- _Problem_
In the records below, work out how many lines hold the word "Sovon". Report the number alone.

(The records)

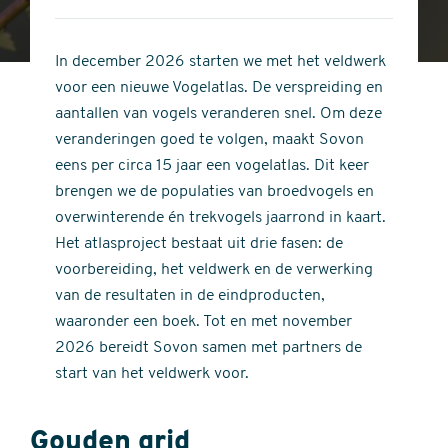
4
of
out
5
of
In december 2026 starten we met het veldwerk
stars
5
voor een nieuwe Vogelatlas. De verspreiding en
stars
aantallen van vogels veranderen snel. Om deze
veranderingen goed te volgen, maakt Sovon
eens per circa 15 jaar een vogelatlas. Dit keer
brengen we de populaties van broedvogels en
overwinterende én trekvogels jaarrond in kaart.
Het atlasproject bestaat uit drie fasen: de
voorbereiding, het veldwerk en de verwerking
van de resultaten in de eindproducten,
waaronder een boek. Tot en met november
2026 bereidt Sovon samen met partners de
start van het veldwerk voor.
Gouden grid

(End The records)

- _Written reply_
2